[Opening Dataset extract section]

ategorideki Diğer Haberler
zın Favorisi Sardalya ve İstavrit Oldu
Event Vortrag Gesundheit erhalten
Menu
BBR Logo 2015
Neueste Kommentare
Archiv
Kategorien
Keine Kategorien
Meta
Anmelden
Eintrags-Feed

[Closing Dataset extract section]
[Opening Dataset extract section]

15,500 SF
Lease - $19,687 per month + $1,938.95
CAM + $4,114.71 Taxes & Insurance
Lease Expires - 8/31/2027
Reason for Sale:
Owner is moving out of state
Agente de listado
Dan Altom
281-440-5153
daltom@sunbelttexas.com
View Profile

[Closing Dataset extract section]
[Opening Dataset extract section]

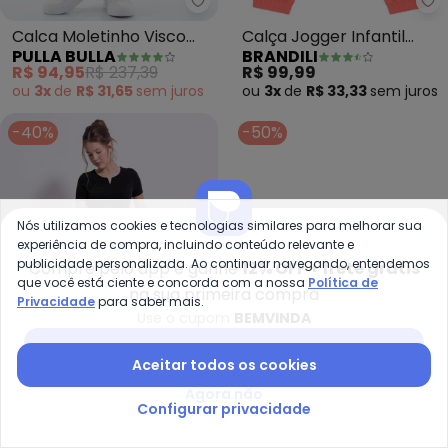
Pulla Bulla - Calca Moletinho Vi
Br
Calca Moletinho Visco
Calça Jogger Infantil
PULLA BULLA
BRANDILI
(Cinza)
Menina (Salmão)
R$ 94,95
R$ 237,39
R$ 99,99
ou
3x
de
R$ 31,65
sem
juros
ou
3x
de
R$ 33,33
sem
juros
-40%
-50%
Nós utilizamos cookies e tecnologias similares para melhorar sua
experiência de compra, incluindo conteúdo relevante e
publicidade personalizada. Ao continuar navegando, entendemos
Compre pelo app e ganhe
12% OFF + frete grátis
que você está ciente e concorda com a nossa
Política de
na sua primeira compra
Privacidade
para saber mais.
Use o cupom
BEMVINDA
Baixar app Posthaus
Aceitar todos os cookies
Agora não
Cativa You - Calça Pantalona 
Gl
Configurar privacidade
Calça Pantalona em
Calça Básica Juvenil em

[Closing Dataset extract section]

__What is being asked__
In the listing above, find the line with "ategorideki Diğer Haberler" and the line with "Eintrags-Feed", then reproduce both and every line between them exactly.

__Answer section__
ategorideki Diğer Haberler
zın Favorisi Sardalya ve İstavrit Oldu
Event Vortrag Gesundheit erhalten
Menu
BBR Logo 2015
Neueste Kommentare
Archiv
Kategorien
Keine Kategorien
Meta
Anmelden
Eintrags-Feed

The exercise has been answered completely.